Harron Katie, Hagger-Johnson Gareth, Gilbert Ruth, Goldstein Harvey
London School of Hygiene and Tropical Medicine, 15-17 Tavistock Place, London, WC1 H 9SH, UK.
Administrative Data Research Centre for England, UCL, 222 Euston Road, London, NW1 2DA, UK.
BMC Med Res Methodol. 2017 Feb 7;17(1):23. doi: 10.1186/s12874-017-0306-8.
Linkage of administrative data sources often relies on probabilistic methods using a set of common identifiers (e.g. sex, date of birth, postcode). Variation in data quality on an individual or organisational level (e.g. by hospital) can result in clustering of identifier errors, violating the assumption of independence between identifiers required for traditional probabilistic match weight estimation. This potentially introduces selection bias to the resulting linked dataset. We aimed to measure variation in identifier error rates in a large English administrative data source (Hospital Episode Statistics; HES) and to incorporate this information into match weight calculation.
We used 30,000 randomly selected HES hospital admissions records of patients aged 0-1, 5-6 and 18-19 years, for 2011/2012, linked via NHS number with data from the Personal Demographic Service (PDS; our gold-standard). We calculated identifier error rates for sex, date of birth and postcode and used multi-level logistic regression to investigate associations with individual-level attributes (age, ethnicity, and gender) and organisational variation. We then derived: i) weights incorporating dependence between identifiers; ii) attribute-specific weights (varying by age, ethnicity and gender); and iii) organisation-specific weights (by hospital). Results were compared with traditional match weights using a simulation study.

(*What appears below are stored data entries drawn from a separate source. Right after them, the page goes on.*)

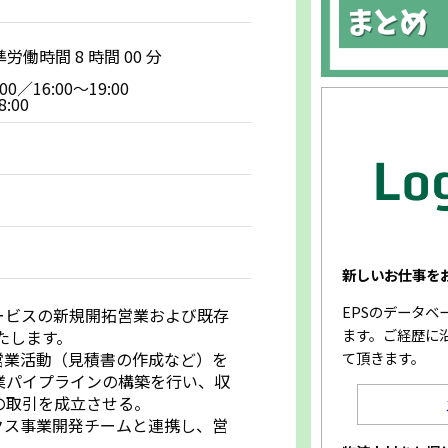
働時間 8 時間 00 分
／16:00～19:00
:00
新しいお仕事を
EPSのデータ
ービスの新規開拓営業および既存
ます。ご経歴に
たします。
て頂きます。
営業活動（見積書の作成など）を
業パイプラインの構築を行い、収
の取引を成立させる。
クス事業開発チームと連携し、営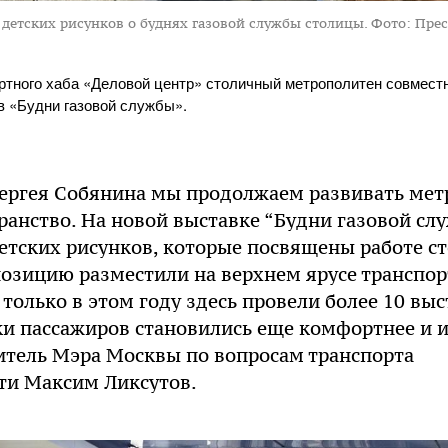
 детских рисунков о буднях газовой службы столицы.
Фото: Пре
ортного хаба «Деловой центр» столичный метрополитен совмес
в «Будни газовой службы».
ергея Собянина мы продолжаем развивать мет
ранство. На новой выставке “Будни газовой сл
детских рисунков, которые посвящены работе с
озицию разместили на верхнем ярусе транспор
 только в этом году здесь провели более 10 вы
ки пассажиров становились еще комфортнее и и
итель Мэра Москвы по вопросам транспорта
и Максим Ликсутов.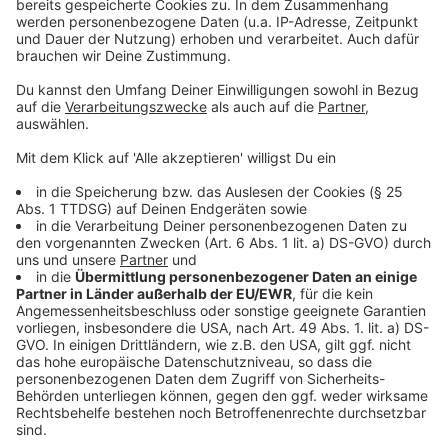
Neuorientierung und arbeitet schon jetzt häufig digital
- manchmal aber auch noch in Präsenz. Ab Juli wird sie
als digitale Nomadin unterwegs sein und erstmal nur
noch digital arbeiten. Wir haben mit ihr darüber
gesprochen, wie sie die Umstellung erlebt, was sie
antreibt und auch, welche Rolle New Work in ihrer
Arbeit als Coach spielt.
Anzeige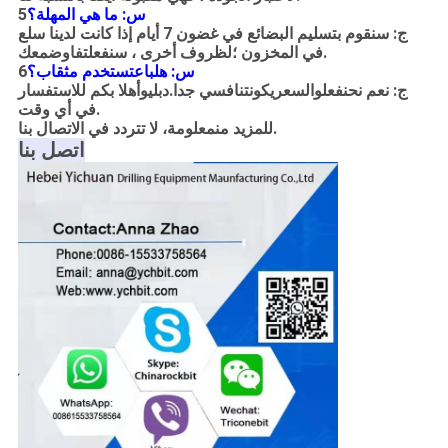
س: ما هي المهلة؟
5
ج: سنقوم بتسليم البضائع في غضون 7 أيام إذا كانت لدينا سلع
معك.
في المخزون ؛لظروف أخرى ، سنفعل
تفاوض
س: هل
باع
تستخدم مثقاب؟
6
ج: نعم نحن
فعل
والسعر
يكون
تنافسي جدا
.دبليو
أهلا بكم للاستفسار
في أي وقت.
، لا تتردد في الاتصال بنا.
للمزيد من
معلومة
اتصل بنا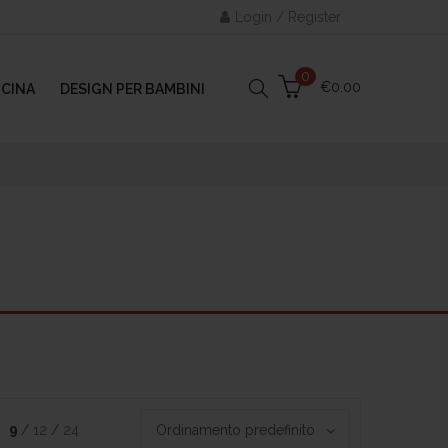
Login / Register
0
€
0.00
UCINA
DESIGN PER BAMBINI
9
12
24
Ordinamento predefinito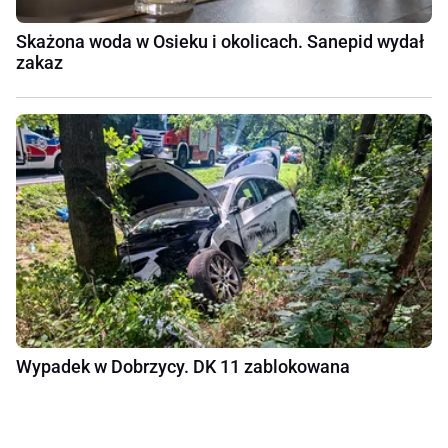
Skażona woda w Osieku i okolicach. Sanepid wydał
zakaz
Wypadek w Dobrzycy. DK 11 zablokowana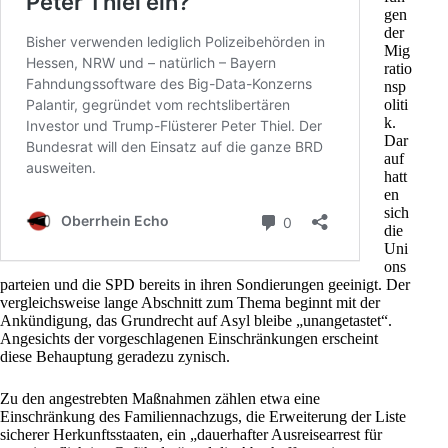
gen
der
Mig
ratio
nsp
oliti
k.
Dar
auf
hatt
en
sich
die
Uni
ons
parteien und die
SPD
bereits in ihren Sondierungen geeinigt. Der
vergleichsweise lange Abschnitt zum Thema beginnt mit der
Ankündigung, das Grundrecht auf Asyl bleibe „unangetastet“.
Angesichts der vorgeschlagenen Einschränkungen erscheint
diese Behauptung geradezu zynisch.
Zu den angestrebten Maßnahmen zählen etwa eine
Einschränkung des Familiennachzugs, die Erweiterung der Liste
sicherer Herkunftsstaaten, ein „dauerhafter Ausreisearrest für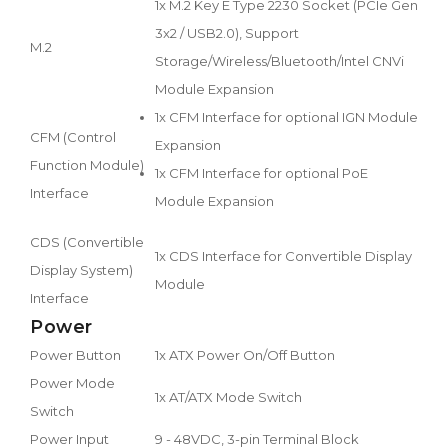
1x M.2 Key E Type 2230 Socket (PCIe Gen
3x2 / USB2.0), Support
M.2
Storage/Wireless/Bluetooth/Intel CNVi
Module Expansion
1x CFM Interface for optional IGN Module
CFM (Control
Expansion
Function Module)
1x CFM Interface for optional PoE
Interface
Module Expansion
CDS (Convertible
1x CDS Interface for Convertible Display
Display System)
Module
Interface
Power
Power Button
1x ATX Power On/Off Button
Power Mode
1x AT/ATX Mode Switch
Switch
Power Input
9 - 48VDC, 3-pin Terminal Block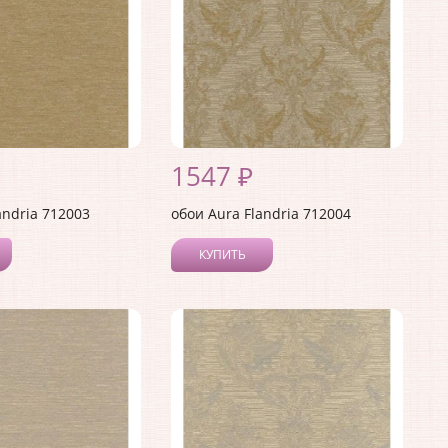
1547 ₽
andria 712003
обои Aura Flandria 712004
КУПИТЬ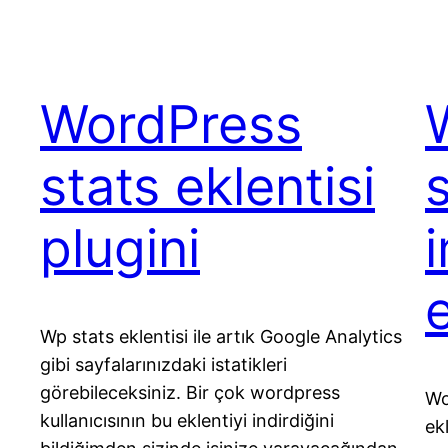
WordPress
stats eklentisi
plugini
e
Wp stats eklentisi ile artık Google Analytics
gibi sayfalarınızdaki istatikleri
görebileceksiniz. Bir çok wordpress
Wo
kullanıcısının bu eklentiyi indirdiğini
ek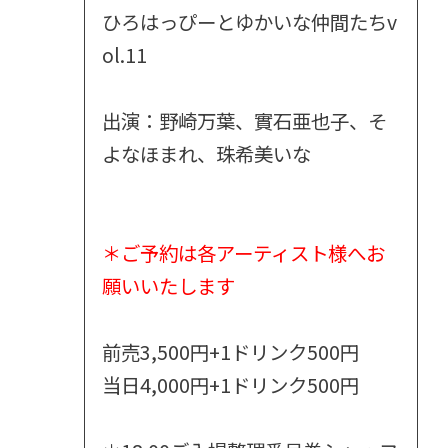
ひろはっぴーとゆかいな仲間たちv
ol.11
出演：野崎万葉、實石亜也子、そ
よなほまれ、珠希美いな
＊ご予約は各アーティスト様へお
願いいたします
前売3,500円+1ドリンク500円
当日4,000円+1ドリンク500円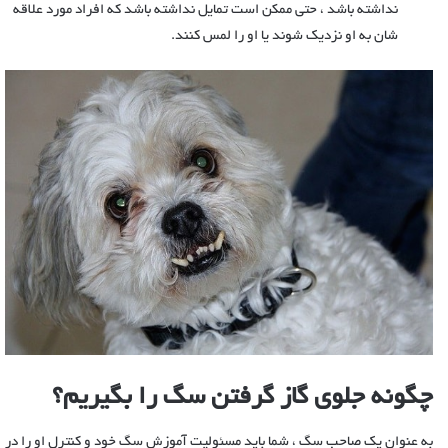
نداشته باشد ، حتی ممکن است تمایل نداشته باشد که افراد مورد علاقه
شان به او نزدیک شوند یا او را لمس کنند.
چگونه جلوی گاز گرفتن سگ را بگیریم؟
به عنوان یک صاحب سگ ، شما باید مسئولیت آموزش سگ خود و کنترل او را در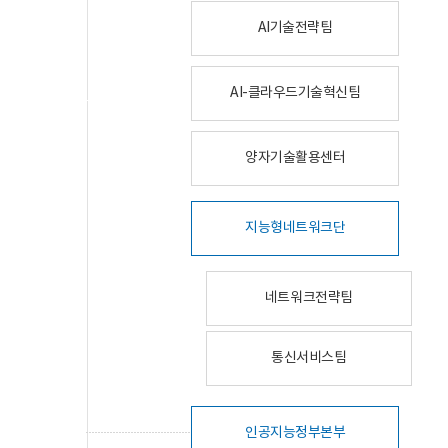
AI기술전략팀
AI-클라우드기술혁신팀
양자기술활용센터
지능형네트워크단
네트워크전략팀
통신서비스팀
인공지능정부본부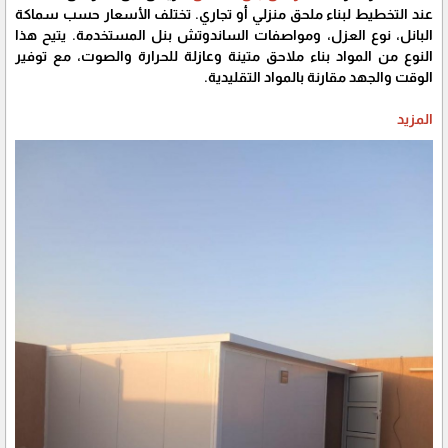
عند التخطيط لبناء ملحق منزلي أو تجاري. تختلف الأسعار حسب سماكة
البانل، نوع العزل، ومواصفات الساندوتش بنل المستخدمة. يتيح هذا
النوع من المواد بناء ملاحق متينة وعازلة للحرارة والصوت، مع توفير
الوقت والجهد مقارنة بالمواد التقليدية.
المزيد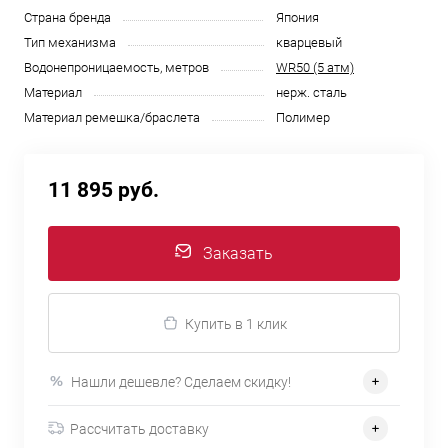
Страна бренда
Япония
Тип механизма
кварцевый
Водонепроницаемость, метров
WR50 (5 атм)
Материал
нерж. сталь
Материал ремешка/браслета
Полимер
11 895 руб.
Заказать
Купить в 1 клик
Нашли дешевле? Сделаем скидку!
Рассчитать доставку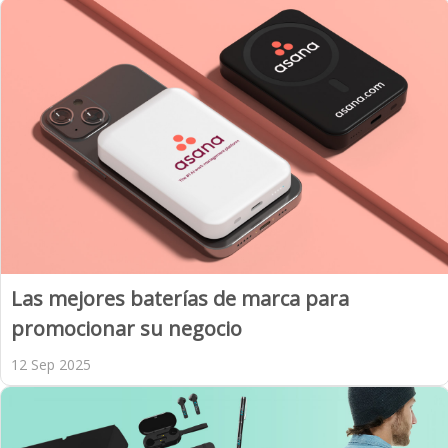
Las mejores baterías de marca para
promocionar su negocio
12 Sep 2025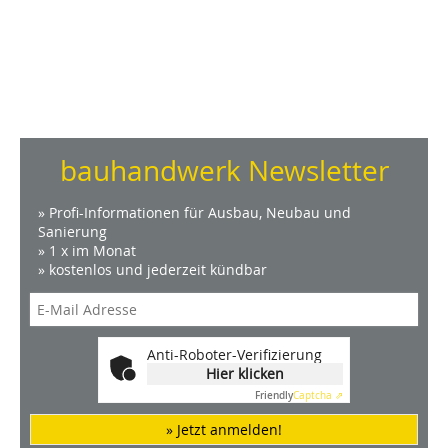
bauhandwerk Newsletter
» Profi-Informationen für Ausbau, Neubau und
Sanierung
» 1 x im Monat
» kostenlos und jederzeit kündbar
Anti-Roboter-Verifizierung
Hier klicken
Friendly
Captcha ⇗
» Jetzt anmelden!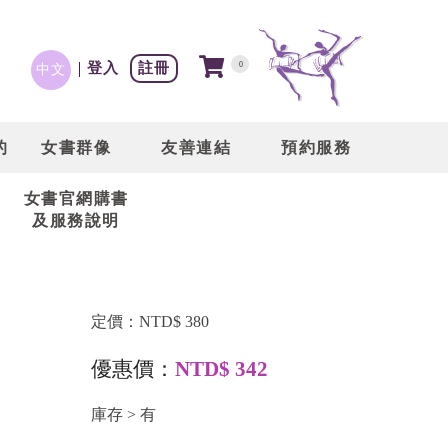
登入
註冊
0
中文
的
女書群像
友善連結
預約服務
女書官網購書
及服務說明
】
定價：NTD$ 380
優惠價：
NTD$ 342
庫存 > 有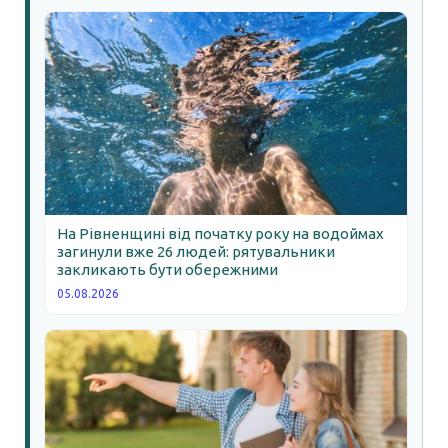
На Рівненщині від початку року на водоймах
загинули вже 26 людей: рятувальники
закликають бути обережними
05.08.2026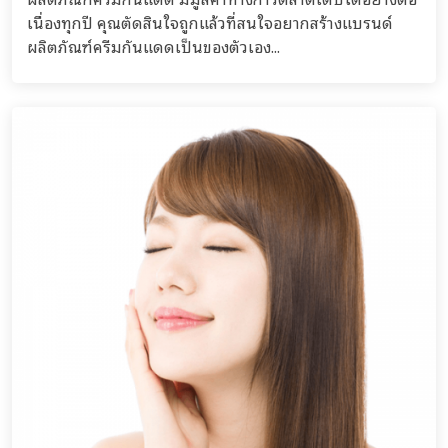
เนื่องทุกปี คุณตัดสินใจถูกแล้วที่สนใจอยากสร้างแบรนด์
ผลิตภัณฑ์ครีมกันแดดเป็นของตัวเอง...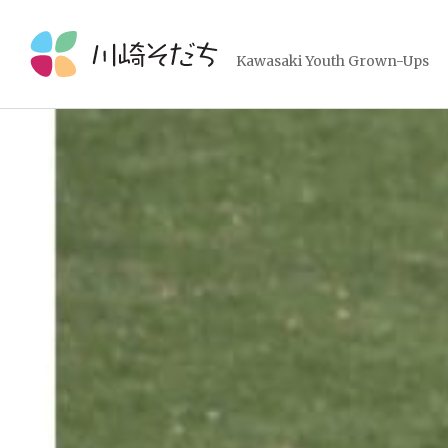
コ
ン
テ
Kawasaki Youth Grown-Ups
ン
ツ
へ
ス
キ
ッ
プ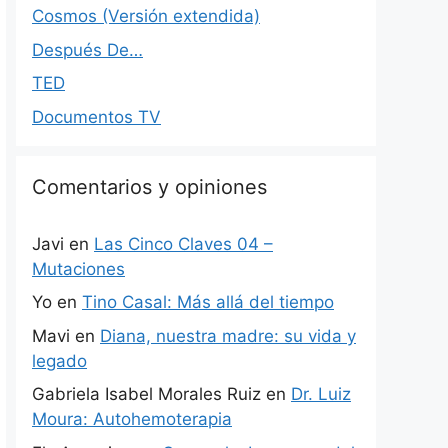
Cosmos (Versión extendida)
Después De…
TED
Documentos TV
Comentarios y opiniones
Javi
en
Las Cinco Claves 04 –
Mutaciones
Yo
en
Tino Casal: Más allá del tiempo
Mavi
en
Diana, nuestra madre: su vida y
legado
Gabriela Isabel Morales Ruiz
en
Dr. Luiz
Moura: Autohemoterapia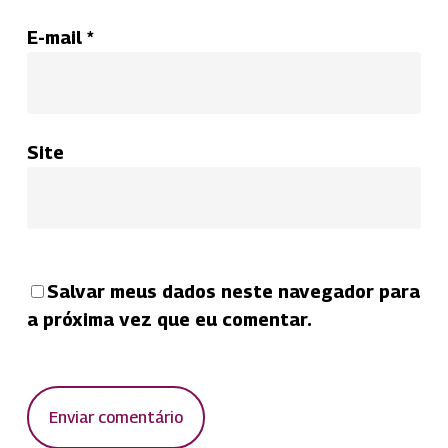
E-mail
*
Site
Salvar meus dados neste navegador para
a próxima vez que eu comentar.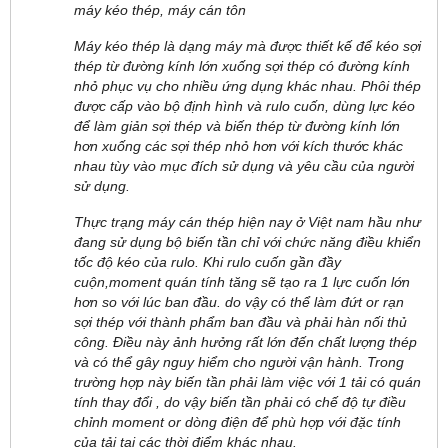
máy kéo thép, máy cán tôn
Máy kéo thép là dạng máy mà được thiết kế để kéo sợi
thép từ đường kính lớn xuống sợi thép có đường kính
nhỏ phục vụ cho nhiều ứng dụng khác nhau. Phôi thép
được cấp vào bộ định hình và rulo cuốn, dùng lực kéo
để làm giản sợi thép và biến thép từ đường kính lớn
hơn xuống các sợi thép nhỏ hơn với kích thước khác
nhau tùy vào mục đích sử dụng và yêu cầu của người
sử dụng.
Thực trạng máy cán thép hiện nay ở Việt nam hầu như
đang sử dụng bộ biến tần chỉ với chức năng điều khiển
tốc độ kéo của rulo. Khi rulo cuốn gần đầy
cuộn,moment quán tính tăng sẽ tạo ra 1 lực cuốn lớn
hơn so với lúc ban đầu. do vậy có thể làm đứt or rạn
sợi thép với thành phẩm ban đầu và phải hàn nối thủ
công. Điều này ảnh hưởng rất lớn đến chất lượng thép
và có thể gây nguy hiểm cho người vận hành. Trong
trường hợp này biến tần phải làm việc với 1 tải có quán
tính thay đổi , do vậy biến tần phải có chế độ tự điều
chỉnh moment or dòng điện để phù hợp với đặc tính
của tải tại các thời điểm khác nhau.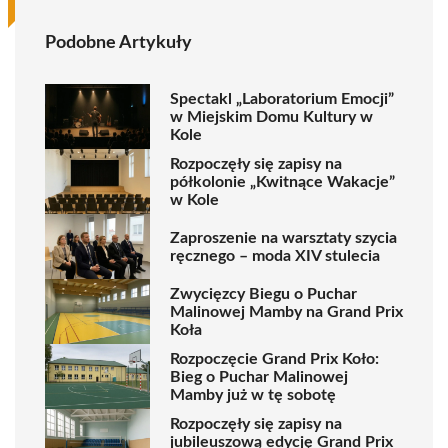
Podobne Artykuły
Spectakl „Laboratorium Emocji”
w Miejskim Domu Kultury w
Kole
Rozpoczęły się zapisy na
półkolonie „Kwitnące Wakacje”
w Kole
Zaproszenie na warsztaty szycia
ręcznego – moda XIV stulecia
Zwycięzcy Biegu o Puchar
Malinowej Mamby na Grand Prix
Koła
Rozpoczęcie Grand Prix Koło:
Bieg o Puchar Malinowej
Mamby już w tę sobotę
Rozpoczęły się zapisy na
jubileuszową edycję Grand Prix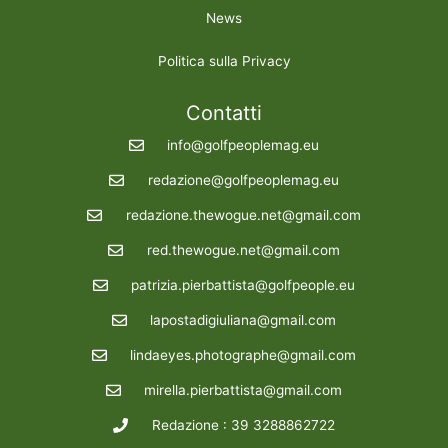
News
Politica sulla Privacy
Contatti
info@golfpeoplemag.eu
redazione@golfpeoplemag.eu
redazione.thewogue.net@gmail.com
red.thewogue.net@gmail.com
patrizia.pierbattista@golfpeople.eu
lapostadigiuliana@gmail.com
lindaeyes.photographe@gmail.com
mirella.pierbattista@gmail.com
Redazione : 39 3288862722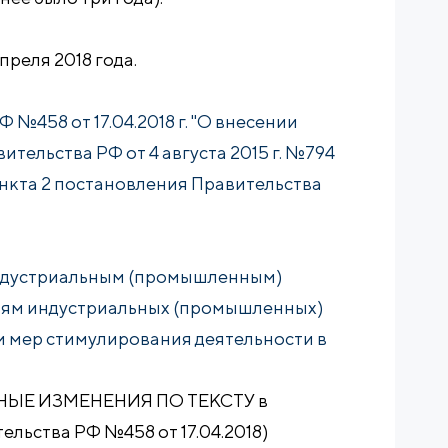
преля 2018 года.
№458 от 17.04.2018 г. "О внесении
тельства РФ от 4 августа 2015 г. №794
нкта 2 постановления Правительства
индустриальным (промышленным)
ям индустриальных (промышленных)
м мер стимулирования деятельности в
ЫЕ ИЗМЕНЕНИЯ ПО ТЕКСТУ в
льства РФ №458 от 17.04.2018)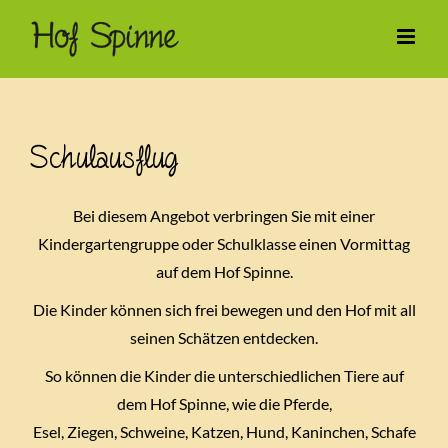
Zum
Inhalt
springen
Schulausflug
Bei diesem Angebot verbringen Sie mit einer
Kindergartengruppe oder Schulklasse einen Vormittag
auf dem Hof Spinne.
Die Kinder können sich frei bewegen und den Hof mit all
seinen Schätzen entdecken.
So können die Kinder die unterschiedlichen Tiere auf
dem Hof Spinne, wie die Pferde,
Esel, Ziegen, Schweine, Katzen, Hund, Kaninchen, Schafe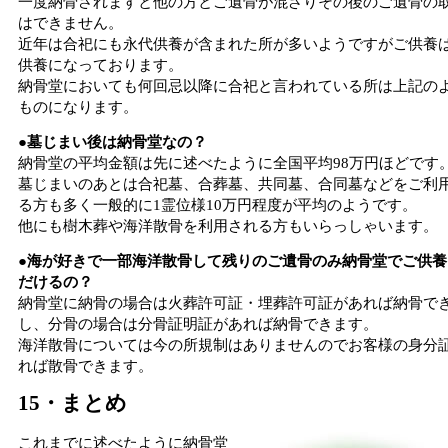
一度納骨されますと他の方とご遺骨が混ざりその後のご遺骨の
はできません。
近年は合祀にも永代供養が含まれた所が多いようですがご供養
供養になっております。
納骨堂においても何回忌以降に合祀と言われている所は上記の
ものになります。
●墓じまい後は納骨堂なの？
納骨堂の平均金額は先に述べたように全国平均98万円ほどです
墓じまいのあとは合祀墓、合葬墓、共同墓、合同墓などをご利
る方も多く一般的に1霊位様10万円程度が平均のようです。
他にも樹木葬や海洋散骨を利用される方もいらっしゃいます。
●海が好きで一部海洋散骨して残りのご遺骨のみ納骨堂でご供養
だけるの？
納骨堂に納骨の場合は火葬許可証・埋葬許可証があれば納骨で
し、分骨の場合は分骨証明証があれば納骨できます。
海洋散骨については今の所規制はありませんのでお客様の身分
れば散骨できます。
15・まとめ
これまでに述べたように納骨堂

Identifier errors (where values disagreed in linked HES-PDS records) or missing values were found in 0.11% of records for sex and date of birth and in 53% of records for postcode. Identifier error rates differed significantly by age, ethnicity and sex (p < 0.0005). Errors were less frequent in males, in 5-6 year olds and 18-19 year olds compared with infants, and were lowest for the Asian ethic group. A simulation study demonstrated that substantial bias was introduced into estimated readmission rates in the presence of identifier errors. Attribute- and organisational-specific weights reduced this bias compared with weights estimated using traditional probabilistic matching algorithms.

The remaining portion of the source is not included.